→ The data
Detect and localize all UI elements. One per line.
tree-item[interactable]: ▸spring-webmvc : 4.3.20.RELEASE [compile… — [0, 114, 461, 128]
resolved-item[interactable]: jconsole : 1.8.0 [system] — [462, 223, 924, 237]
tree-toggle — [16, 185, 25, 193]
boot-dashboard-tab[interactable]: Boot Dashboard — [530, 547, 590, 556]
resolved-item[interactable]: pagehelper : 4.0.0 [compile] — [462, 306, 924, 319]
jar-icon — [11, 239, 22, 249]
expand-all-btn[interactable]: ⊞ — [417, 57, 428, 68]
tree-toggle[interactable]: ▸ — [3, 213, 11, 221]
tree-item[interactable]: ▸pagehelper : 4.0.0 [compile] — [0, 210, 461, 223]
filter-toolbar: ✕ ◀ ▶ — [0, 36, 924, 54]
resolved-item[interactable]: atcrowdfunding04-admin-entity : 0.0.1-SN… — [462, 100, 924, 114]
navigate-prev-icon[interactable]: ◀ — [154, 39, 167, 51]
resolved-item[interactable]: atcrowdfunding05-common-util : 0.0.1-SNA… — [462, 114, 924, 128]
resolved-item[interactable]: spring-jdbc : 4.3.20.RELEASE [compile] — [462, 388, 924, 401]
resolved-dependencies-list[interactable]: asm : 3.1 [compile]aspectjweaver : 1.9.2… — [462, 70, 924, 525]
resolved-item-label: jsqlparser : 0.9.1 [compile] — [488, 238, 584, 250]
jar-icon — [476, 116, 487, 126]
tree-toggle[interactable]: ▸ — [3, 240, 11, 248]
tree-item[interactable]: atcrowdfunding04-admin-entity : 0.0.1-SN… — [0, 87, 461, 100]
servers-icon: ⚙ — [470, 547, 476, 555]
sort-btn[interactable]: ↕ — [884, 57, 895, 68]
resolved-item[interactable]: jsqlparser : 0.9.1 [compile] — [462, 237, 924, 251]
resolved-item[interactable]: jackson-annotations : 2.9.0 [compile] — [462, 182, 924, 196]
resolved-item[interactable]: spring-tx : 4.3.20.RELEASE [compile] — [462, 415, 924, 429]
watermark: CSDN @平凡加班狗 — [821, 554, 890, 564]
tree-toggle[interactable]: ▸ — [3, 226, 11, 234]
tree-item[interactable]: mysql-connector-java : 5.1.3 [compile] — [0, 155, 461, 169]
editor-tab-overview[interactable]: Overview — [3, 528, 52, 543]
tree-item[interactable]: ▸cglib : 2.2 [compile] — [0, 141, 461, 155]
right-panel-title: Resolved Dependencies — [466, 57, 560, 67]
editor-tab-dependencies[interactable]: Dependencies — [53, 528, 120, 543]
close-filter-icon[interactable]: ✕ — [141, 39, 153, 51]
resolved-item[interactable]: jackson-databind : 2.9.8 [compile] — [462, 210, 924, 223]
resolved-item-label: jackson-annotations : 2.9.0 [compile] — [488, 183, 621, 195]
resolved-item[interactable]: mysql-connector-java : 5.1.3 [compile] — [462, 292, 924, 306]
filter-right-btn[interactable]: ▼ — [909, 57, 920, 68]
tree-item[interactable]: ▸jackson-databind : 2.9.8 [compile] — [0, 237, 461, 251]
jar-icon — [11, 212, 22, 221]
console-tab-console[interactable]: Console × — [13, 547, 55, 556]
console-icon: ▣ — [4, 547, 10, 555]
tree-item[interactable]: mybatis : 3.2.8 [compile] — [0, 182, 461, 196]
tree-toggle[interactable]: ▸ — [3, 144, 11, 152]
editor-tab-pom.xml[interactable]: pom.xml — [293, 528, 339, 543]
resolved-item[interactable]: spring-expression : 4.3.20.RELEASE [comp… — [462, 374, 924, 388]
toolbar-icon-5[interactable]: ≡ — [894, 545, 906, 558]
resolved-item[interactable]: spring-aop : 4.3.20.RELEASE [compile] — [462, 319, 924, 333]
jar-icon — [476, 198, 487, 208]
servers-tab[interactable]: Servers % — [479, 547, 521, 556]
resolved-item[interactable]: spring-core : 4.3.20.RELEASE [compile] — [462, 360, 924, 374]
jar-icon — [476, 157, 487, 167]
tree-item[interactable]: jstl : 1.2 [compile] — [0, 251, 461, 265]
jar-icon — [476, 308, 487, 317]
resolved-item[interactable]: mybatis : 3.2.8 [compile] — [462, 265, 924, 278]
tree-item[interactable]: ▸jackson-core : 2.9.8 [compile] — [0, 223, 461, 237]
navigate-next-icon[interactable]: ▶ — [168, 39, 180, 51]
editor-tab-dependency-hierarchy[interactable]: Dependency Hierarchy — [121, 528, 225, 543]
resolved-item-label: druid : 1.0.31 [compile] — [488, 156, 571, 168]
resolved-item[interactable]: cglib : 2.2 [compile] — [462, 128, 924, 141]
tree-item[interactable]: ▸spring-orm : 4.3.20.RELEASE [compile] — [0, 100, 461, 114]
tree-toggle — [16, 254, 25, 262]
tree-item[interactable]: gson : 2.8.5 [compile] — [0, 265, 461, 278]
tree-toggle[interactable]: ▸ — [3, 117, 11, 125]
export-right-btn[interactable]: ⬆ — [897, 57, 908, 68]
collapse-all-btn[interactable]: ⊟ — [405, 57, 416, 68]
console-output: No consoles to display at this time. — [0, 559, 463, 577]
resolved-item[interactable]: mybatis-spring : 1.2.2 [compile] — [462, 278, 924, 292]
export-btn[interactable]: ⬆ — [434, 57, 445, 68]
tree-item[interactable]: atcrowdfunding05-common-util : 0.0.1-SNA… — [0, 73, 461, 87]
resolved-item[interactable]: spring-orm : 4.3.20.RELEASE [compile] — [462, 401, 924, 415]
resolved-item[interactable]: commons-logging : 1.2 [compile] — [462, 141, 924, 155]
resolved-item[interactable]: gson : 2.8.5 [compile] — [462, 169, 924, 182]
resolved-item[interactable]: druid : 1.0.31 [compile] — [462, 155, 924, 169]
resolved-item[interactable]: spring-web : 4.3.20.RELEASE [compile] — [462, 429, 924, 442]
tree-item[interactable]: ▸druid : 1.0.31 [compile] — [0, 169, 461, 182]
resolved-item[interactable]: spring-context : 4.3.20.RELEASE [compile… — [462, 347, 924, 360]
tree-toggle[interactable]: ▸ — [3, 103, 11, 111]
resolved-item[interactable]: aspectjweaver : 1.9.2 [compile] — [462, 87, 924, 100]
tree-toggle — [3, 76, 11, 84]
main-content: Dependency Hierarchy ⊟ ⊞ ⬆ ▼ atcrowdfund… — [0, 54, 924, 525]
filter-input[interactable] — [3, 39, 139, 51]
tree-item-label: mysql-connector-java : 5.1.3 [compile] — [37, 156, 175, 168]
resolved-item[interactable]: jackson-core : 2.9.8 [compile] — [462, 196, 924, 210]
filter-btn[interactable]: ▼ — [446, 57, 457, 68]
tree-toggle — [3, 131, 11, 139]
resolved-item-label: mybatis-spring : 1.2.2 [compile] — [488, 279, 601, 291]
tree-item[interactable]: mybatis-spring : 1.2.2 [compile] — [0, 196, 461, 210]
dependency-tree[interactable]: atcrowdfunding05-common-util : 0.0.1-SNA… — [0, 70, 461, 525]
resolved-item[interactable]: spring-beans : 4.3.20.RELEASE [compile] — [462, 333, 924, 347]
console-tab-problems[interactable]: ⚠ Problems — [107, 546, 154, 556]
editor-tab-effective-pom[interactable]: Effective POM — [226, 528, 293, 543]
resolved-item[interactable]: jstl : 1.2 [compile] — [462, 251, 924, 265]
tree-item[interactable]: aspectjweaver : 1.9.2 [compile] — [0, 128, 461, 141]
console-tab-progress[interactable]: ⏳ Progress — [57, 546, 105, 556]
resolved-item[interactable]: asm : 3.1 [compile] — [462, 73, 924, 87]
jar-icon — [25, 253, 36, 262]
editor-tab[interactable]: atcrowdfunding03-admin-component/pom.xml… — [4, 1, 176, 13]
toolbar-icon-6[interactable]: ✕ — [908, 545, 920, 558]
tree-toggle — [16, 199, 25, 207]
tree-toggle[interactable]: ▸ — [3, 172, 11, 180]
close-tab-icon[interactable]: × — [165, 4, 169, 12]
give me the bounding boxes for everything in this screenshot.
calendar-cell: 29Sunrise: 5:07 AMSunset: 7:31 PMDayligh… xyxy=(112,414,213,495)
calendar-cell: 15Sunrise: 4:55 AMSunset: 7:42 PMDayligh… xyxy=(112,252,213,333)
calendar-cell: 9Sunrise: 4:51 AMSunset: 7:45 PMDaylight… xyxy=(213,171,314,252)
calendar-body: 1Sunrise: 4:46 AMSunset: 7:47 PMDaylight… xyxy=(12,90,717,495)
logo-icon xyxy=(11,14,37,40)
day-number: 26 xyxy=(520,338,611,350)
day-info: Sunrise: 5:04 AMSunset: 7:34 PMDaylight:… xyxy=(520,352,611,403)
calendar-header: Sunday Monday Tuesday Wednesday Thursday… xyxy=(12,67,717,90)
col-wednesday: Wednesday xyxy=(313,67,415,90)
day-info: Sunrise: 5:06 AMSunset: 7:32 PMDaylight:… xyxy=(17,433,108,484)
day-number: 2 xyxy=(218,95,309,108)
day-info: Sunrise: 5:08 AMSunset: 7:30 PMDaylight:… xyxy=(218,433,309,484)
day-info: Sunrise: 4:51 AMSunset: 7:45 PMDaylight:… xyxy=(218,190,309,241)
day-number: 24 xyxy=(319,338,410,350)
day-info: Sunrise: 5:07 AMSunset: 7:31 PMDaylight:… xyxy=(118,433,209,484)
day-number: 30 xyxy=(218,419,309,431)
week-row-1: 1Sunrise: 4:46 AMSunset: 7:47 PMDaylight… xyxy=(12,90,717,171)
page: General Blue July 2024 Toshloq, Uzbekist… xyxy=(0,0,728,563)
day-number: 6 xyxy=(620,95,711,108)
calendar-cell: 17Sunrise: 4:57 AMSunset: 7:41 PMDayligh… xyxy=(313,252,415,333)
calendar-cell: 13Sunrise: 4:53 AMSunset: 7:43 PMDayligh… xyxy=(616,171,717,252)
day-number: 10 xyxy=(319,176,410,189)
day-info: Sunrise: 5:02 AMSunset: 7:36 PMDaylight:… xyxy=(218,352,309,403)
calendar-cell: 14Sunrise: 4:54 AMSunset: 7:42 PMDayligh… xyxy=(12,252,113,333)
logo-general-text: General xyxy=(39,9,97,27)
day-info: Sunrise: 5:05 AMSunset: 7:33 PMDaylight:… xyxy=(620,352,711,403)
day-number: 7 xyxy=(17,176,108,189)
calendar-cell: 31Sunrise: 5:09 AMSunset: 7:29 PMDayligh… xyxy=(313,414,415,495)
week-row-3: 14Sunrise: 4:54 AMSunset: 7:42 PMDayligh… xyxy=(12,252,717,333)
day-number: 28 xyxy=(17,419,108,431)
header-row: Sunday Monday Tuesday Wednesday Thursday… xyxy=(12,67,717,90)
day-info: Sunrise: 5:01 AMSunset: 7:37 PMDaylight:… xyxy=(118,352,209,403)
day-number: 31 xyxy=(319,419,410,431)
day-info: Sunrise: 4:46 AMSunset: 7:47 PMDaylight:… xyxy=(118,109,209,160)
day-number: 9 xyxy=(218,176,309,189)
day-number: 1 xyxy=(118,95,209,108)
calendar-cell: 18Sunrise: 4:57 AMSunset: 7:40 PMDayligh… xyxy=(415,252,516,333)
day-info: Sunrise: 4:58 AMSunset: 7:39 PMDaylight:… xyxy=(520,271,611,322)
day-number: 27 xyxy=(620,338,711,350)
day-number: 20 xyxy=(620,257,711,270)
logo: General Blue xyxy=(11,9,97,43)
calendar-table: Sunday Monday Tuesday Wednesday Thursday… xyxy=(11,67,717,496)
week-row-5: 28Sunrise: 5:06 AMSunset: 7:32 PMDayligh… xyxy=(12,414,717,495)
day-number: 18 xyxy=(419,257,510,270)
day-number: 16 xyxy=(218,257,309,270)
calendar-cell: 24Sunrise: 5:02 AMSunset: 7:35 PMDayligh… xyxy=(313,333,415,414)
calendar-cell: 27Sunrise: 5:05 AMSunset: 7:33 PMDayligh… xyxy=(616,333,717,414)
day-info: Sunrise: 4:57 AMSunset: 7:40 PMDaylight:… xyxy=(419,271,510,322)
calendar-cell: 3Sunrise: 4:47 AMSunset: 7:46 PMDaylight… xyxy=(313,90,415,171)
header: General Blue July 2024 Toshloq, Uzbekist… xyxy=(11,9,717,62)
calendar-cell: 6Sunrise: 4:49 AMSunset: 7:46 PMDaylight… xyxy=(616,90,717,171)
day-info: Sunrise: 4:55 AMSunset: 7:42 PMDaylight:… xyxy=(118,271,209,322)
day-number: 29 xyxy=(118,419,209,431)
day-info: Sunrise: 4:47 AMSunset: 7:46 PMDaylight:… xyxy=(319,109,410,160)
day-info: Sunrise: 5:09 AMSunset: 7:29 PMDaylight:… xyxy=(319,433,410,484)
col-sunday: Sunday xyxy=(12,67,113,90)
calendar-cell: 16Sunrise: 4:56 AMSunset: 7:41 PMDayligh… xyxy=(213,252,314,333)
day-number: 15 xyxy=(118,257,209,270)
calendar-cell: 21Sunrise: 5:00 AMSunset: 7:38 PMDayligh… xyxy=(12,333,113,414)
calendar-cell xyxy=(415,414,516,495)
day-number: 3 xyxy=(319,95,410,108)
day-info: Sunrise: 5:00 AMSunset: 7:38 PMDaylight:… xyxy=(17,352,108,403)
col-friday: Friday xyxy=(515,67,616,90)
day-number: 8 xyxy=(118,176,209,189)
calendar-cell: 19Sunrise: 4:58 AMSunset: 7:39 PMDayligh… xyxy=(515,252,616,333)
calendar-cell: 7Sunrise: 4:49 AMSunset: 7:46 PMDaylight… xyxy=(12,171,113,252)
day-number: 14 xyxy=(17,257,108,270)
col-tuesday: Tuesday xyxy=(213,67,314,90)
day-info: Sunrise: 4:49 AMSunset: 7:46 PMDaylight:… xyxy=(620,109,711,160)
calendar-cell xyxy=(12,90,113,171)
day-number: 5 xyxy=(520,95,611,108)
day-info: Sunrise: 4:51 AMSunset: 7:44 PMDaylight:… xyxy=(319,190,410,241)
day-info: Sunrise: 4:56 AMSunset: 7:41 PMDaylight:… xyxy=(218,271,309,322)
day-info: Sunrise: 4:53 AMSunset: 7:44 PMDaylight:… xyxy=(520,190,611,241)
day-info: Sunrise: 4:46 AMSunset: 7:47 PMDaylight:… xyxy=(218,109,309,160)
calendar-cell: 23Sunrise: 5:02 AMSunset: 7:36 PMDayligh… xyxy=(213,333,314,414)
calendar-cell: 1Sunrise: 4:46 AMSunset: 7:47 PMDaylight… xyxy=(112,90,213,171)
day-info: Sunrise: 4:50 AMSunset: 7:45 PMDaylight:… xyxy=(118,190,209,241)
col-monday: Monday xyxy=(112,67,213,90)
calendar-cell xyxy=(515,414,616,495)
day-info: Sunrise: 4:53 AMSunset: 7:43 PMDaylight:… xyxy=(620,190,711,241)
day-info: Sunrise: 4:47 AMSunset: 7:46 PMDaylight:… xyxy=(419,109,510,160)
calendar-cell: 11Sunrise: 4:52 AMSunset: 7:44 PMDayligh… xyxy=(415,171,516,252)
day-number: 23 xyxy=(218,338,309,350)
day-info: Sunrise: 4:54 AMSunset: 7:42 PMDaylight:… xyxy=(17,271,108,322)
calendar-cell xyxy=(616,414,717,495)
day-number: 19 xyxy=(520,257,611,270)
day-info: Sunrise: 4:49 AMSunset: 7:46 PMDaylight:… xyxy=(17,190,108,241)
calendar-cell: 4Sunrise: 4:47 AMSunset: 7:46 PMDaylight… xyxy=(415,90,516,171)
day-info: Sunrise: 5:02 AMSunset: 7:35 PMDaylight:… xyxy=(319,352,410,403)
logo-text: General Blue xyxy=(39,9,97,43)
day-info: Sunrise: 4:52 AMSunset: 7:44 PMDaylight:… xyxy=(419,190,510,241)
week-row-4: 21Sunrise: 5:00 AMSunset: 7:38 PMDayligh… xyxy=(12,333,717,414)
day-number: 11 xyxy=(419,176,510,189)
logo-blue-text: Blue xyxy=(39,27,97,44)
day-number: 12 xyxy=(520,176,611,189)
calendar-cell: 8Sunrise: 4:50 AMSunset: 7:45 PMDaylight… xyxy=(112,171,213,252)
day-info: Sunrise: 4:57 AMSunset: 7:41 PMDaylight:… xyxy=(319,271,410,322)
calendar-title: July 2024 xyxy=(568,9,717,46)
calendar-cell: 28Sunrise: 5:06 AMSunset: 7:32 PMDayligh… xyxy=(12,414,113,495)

→ Task to carry out
Note each line of the material holding "cglib" and copy it out.

→ Output below
tree-item[interactable]: ▸cglib : 2.2 [compile] — [0, 141, 461, 155]
resolved-item[interactable]: cglib : 2.2 [compile] — [462, 128, 924, 141]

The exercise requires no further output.